The problem asks whether the relation defined by the graph on the right is a function, and to determine its domain and range.

Step 1: Determine if it's a function

To check if the graphed relation is a function, apply the Vertical Line Test: If a vertical line intersects the graph at more than one point, the graph does not represent a function.

From the graph, a vertical line would intersect the curve at more than one point, particularly around values of $x = 3$ and $x = 7$. This means that for at least some $x$-values, there are multiple corresponding $y$-values. Therefore, the graph does not represent a function.

Step 2: Domain and Range

• Domain: The domain consists of all possible $x$-values for which the graph is defined. The graph spans $x$-values from $2$ to $8$, so the domain is: $\text{Domain}: [2, 8]$
• Range: The range consists of all possible $y$-values for which the graph is defined. The graph covers $y$-values from $1$ to $9$, so the range is: $\text{Range}: [1, 9]$

Final Answer:

• Does the graph define a function? No.
• Domain: [2, 8]
• Range: [1, 9]

Would you like a further breakdown or have any specific questions?

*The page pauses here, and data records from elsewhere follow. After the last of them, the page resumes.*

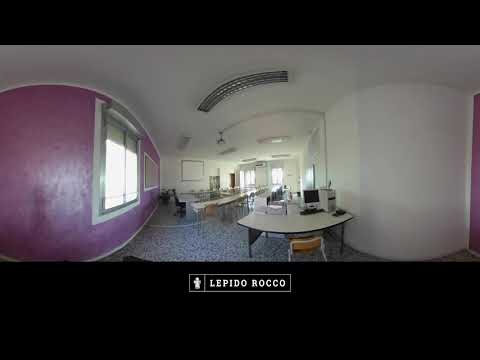 Identify the location of rolling desk chair. Image resolution: width=480 pixels, height=360 pixels. (180, 199). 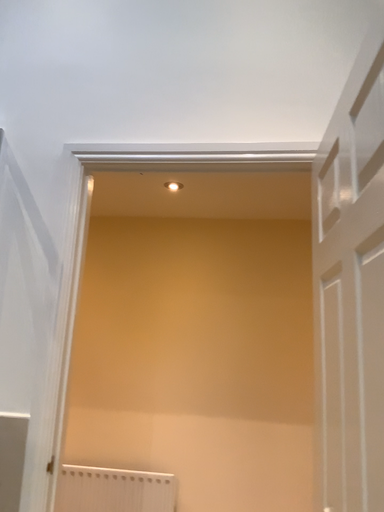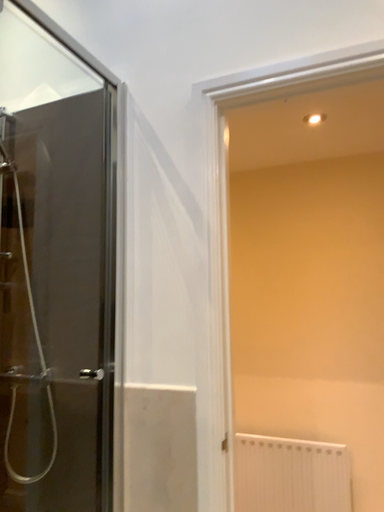 Question: Which way did the camera rotate in the video?

Choices:
 (A) rotated right
 (B) rotated left

Answer: (B) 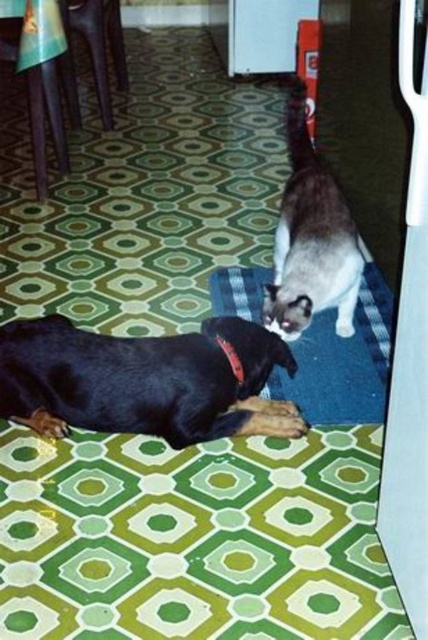 Question: Which point is farther to the camera?

Choices:
 (A) (193, 364)
 (B) (241, 371)
 (C) (327, 273)
 (D) (256, 268)

Answer: (D)

Question: Is black glossy dog at lower left smaller than white fur cat at upper center?

Choices:
 (A) yes
 (B) no

Answer: (A)

Question: Which of the following is the closest to the observer?

Choices:
 (A) black fabric neckband at lower center
 (B) blue carpet at center

Answer: (A)

Question: Considering the real-world distances, which object is farthest from the black glossy dog at lower left?

Choices:
 (A) black fabric neckband at lower center
 (B) blue carpet at center

Answer: (B)

Question: Does white fur cat at upper center appear over black fabric neckband at lower center?

Choices:
 (A) no
 (B) yes

Answer: (B)

Question: Does white fur cat at upper center have a greater width compared to blue carpet at center?

Choices:
 (A) no
 (B) yes

Answer: (A) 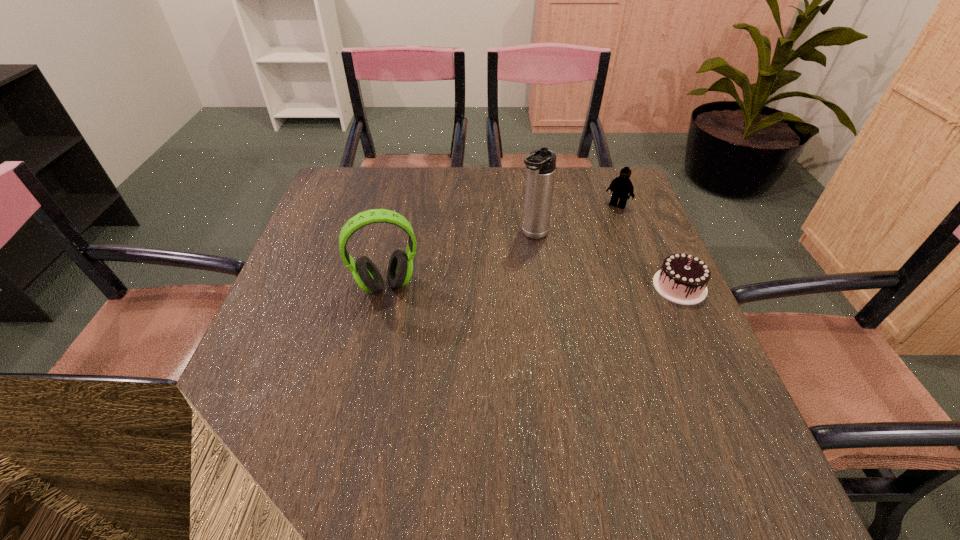 Identify the location of vacant area that satisfies the following two spatial constraints: 1. on the back side of the leftmost object; 2. on the left side of the Lego. coord(403,205). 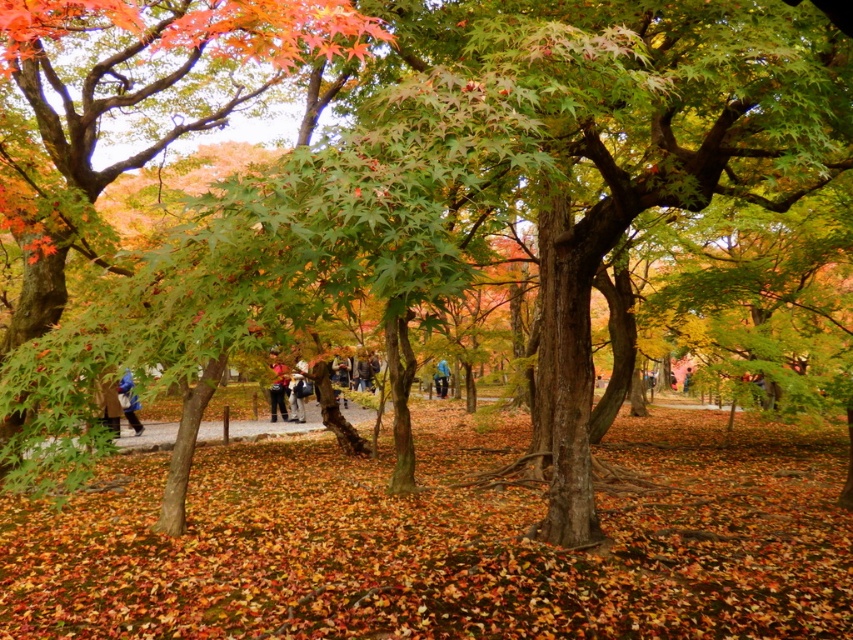 You are standing in the autumn scene described. You need to locate the blue fabric jacket at lower left. Where exactly is it positioned in terms of coordinates?

The blue fabric jacket at lower left is located at coordinates point (129,401).

You are a hiker who has lost your jacket in an autumn forest. You spot two blue fabric jackets in the scene. According to the image, which jacket is positioned higher up, the blue fabric jacket at lower left or the blue fabric jacket at center?

The blue fabric jacket at lower left is positioned higher up than the blue fabric jacket at center. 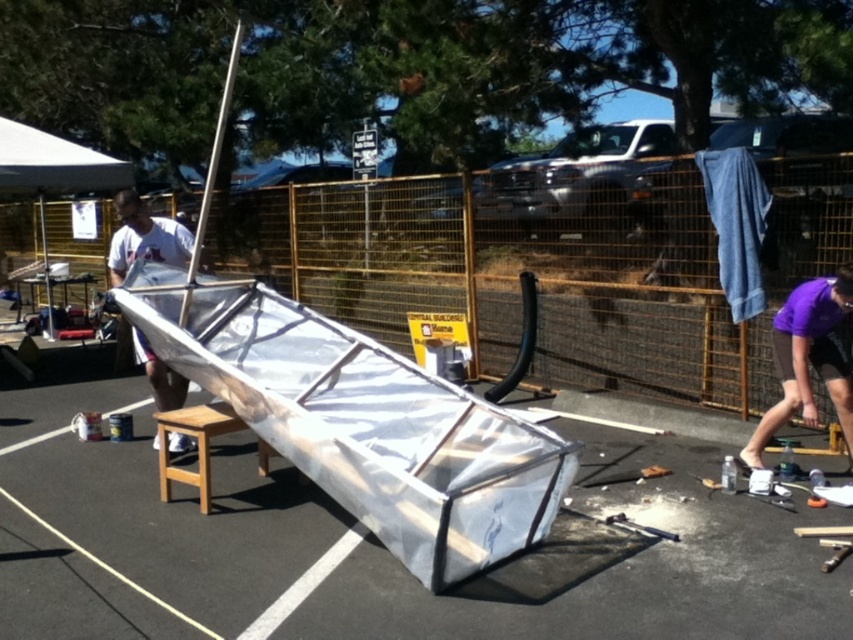 Who is more forward, (x=830, y=355) or (x=99, y=172)?

Point (x=830, y=355) is in front.

Is purple fabric at lower right positioned at the back of white fabric canopy at upper left?

No.

Where is `purple fabric at lower right`? This screenshot has height=640, width=853. purple fabric at lower right is located at coordinates (808, 358).

Locate an element on the screen. The width and height of the screenshot is (853, 640). purple fabric at lower right is located at coordinates (808, 358).

Does point (122, 275) come behind point (207, 472)?

That is True.

Is point (149, 234) less distant than point (206, 492)?

That is False.

The width and height of the screenshot is (853, 640). In order to click on white fabric sailboat at left in this screenshot , I will do `click(144, 237)`.

Looking at this image, who is lower down, purple fabric at lower right or light brown wooden stool at center?

Positioned lower is light brown wooden stool at center.

Based on the photo, does purple fabric at lower right have a smaller size compared to light brown wooden stool at center?

No.

Is point (845, 300) closer to camera compared to point (199, 458)?

Yes, it is.

Where is `purple fabric at lower right`? This screenshot has width=853, height=640. purple fabric at lower right is located at coordinates (808, 358). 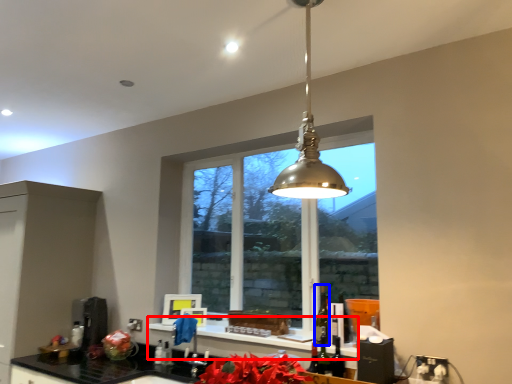 Question: Which object is further to the camera taking this photo, window sill (highlighted by a red box) or alcohol (highlighted by a blue box)?

Choices:
 (A) window sill
 (B) alcohol

Answer: (B) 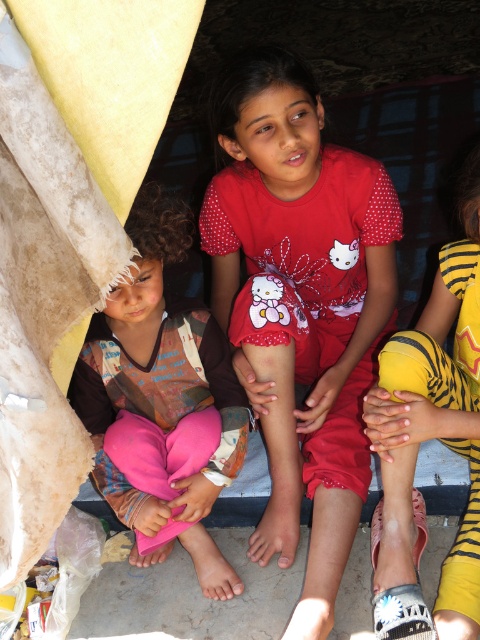 Is pink fabric pants at left wider than yellow tiger-patterned pants at lower right?

Yes, pink fabric pants at left is wider than yellow tiger-patterned pants at lower right.

This screenshot has width=480, height=640. I want to click on pink fabric pants at left, so click(163, 396).

Locate an element on the screen. The image size is (480, 640). pink fabric pants at left is located at coordinates (163, 396).

Is red matte shirt at center wider than pink fabric pants at left?

Yes.

Can you confirm if red matte shirt at center is positioned below pink fabric pants at left?

No.

Where is `red matte shirt at center`? Image resolution: width=480 pixels, height=640 pixels. red matte shirt at center is located at coordinates (300, 304).

How far apart are red matte shirt at center and yellow tiger-patterned pants at lower right?

A distance of 12.16 inches exists between red matte shirt at center and yellow tiger-patterned pants at lower right.

Who is more forward, (235, 301) or (400, 566)?

Point (400, 566) is more forward.

Who is more forward, (365, 330) or (437, 355)?

Point (437, 355) is in front.

The width and height of the screenshot is (480, 640). I want to click on red matte shirt at center, so click(x=300, y=304). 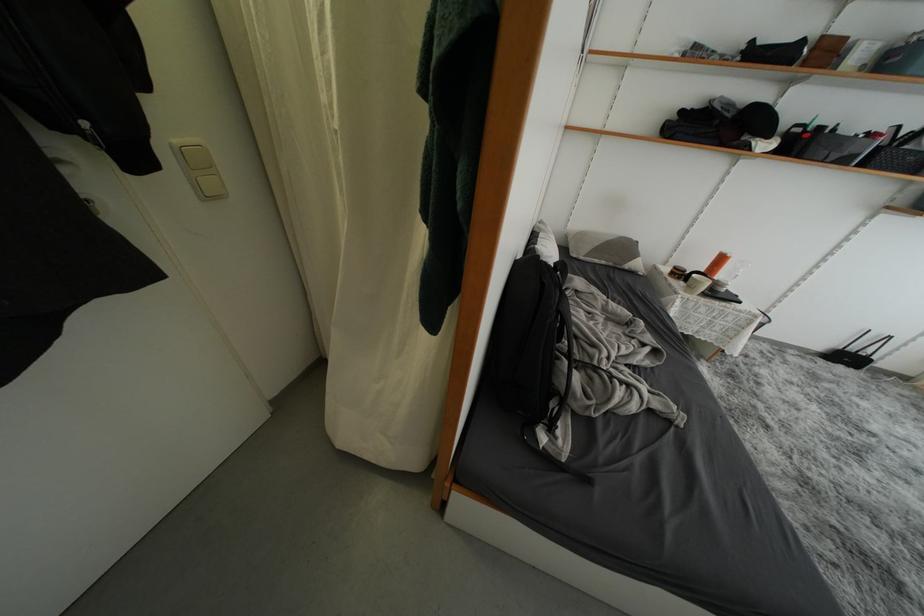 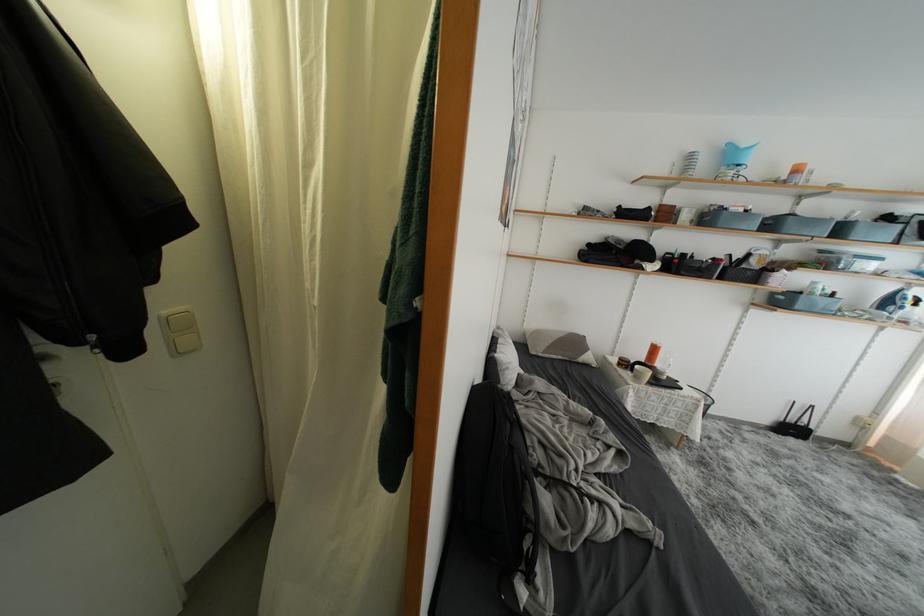 Find the pixel in the second image that matches the point at 697,292 in the first image.

(642, 382) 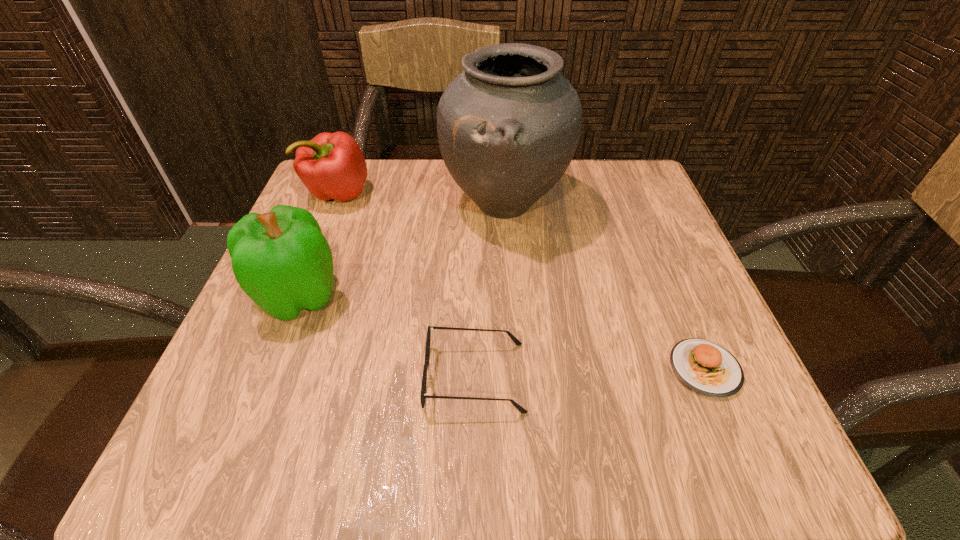 Locate an element on the screen. The height and width of the screenshot is (540, 960). vacant space located 0.050m on the back of the farther bell pepper is located at coordinates (349, 165).

Find the location of a particular element. The height and width of the screenshot is (540, 960). vacant space situated 0.090m with the lenses facing outward on the spectacles is located at coordinates (588, 377).

Where is `free point located on the back of the rightmost object`? The height and width of the screenshot is (540, 960). free point located on the back of the rightmost object is located at coordinates (632, 195).

Find the location of a particular element. This screenshot has height=540, width=960. urn that is at the far edge is located at coordinates (508, 126).

Locate an element on the screen. The height and width of the screenshot is (540, 960). bell pepper that is at the far edge is located at coordinates (331, 165).

What are the coordinates of `object that is at the near edge` in the screenshot? It's located at (423, 395).

Locate an element on the screen. The width and height of the screenshot is (960, 540). object that is positioned at the right edge is located at coordinates (707, 368).

The height and width of the screenshot is (540, 960). Find the location of `object positioned at the far left corner`. object positioned at the far left corner is located at coordinates (331, 165).

At what (x,y) coordinates should I click in order to perform the action: click on free point at the far edge. Please return your answer as a coordinate pair (x, y). The height and width of the screenshot is (540, 960). Looking at the image, I should click on (426, 174).

Locate an element on the screen. vacant space at the left edge of the desktop is located at coordinates (331, 242). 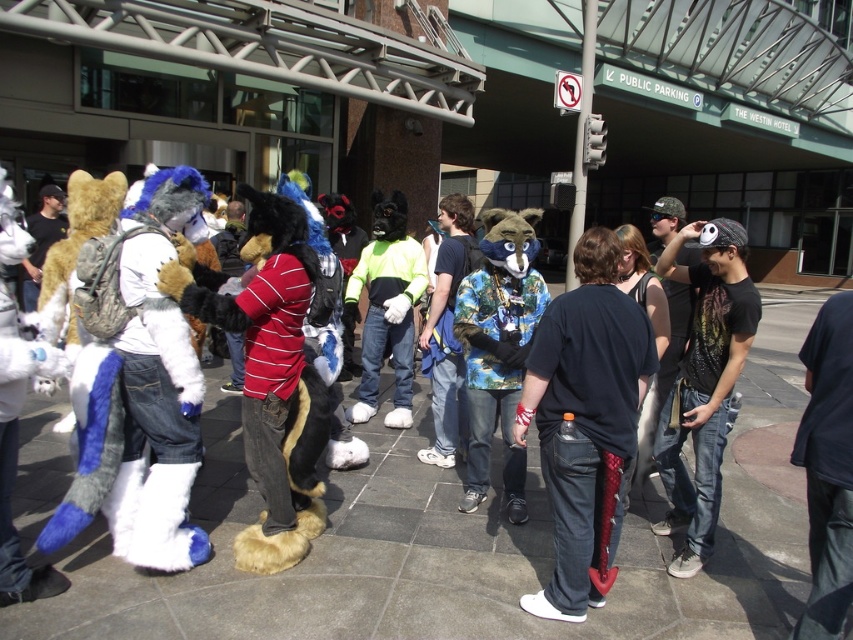 In the scene shown: Who is more forward, (633, 301) or (683, 573)?

Point (633, 301) is more forward.

Can you confirm if black matte shirt at center is taller than black matte t-shirt at center?

No.

Where is `black matte shirt at center`? The height and width of the screenshot is (640, 853). black matte shirt at center is located at coordinates (585, 420).

Which is above, dark blue hoodie at center or neon green and black costume at center?

neon green and black costume at center is higher up.

Measure the distance between dark blue hoodie at center and neon green and black costume at center.

They are 3.78 meters apart.

Is point (825, 369) behind point (386, 416)?

That is False.

The height and width of the screenshot is (640, 853). What are the coordinates of `dark blue hoodie at center` in the screenshot? It's located at (827, 467).

Does fluffy blue and white costume at center appear on the right side of neon green and black costume at center?

Correct, you'll find fluffy blue and white costume at center to the right of neon green and black costume at center.

Which is more to the left, fluffy blue and white costume at center or neon green and black costume at center?

neon green and black costume at center is more to the left.

Measure the distance between point (529, 321) and camera.

Point (529, 321) and camera are 4.31 meters apart from each other.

Here are 5 related questions for further practice:

1. How would the graph look if it defined a function?
2. What would the domain and range be if only part of the graph were considered?
3. Can a relation that fails the vertical line test ever be a function in another form?
4. What is the difference between the domain and range of a graph?
5. How can we use the vertical line test to analyze other types of curves?

Tip: Remember, the vertical line test is a quick and reliable way to determine if a graph represents a function!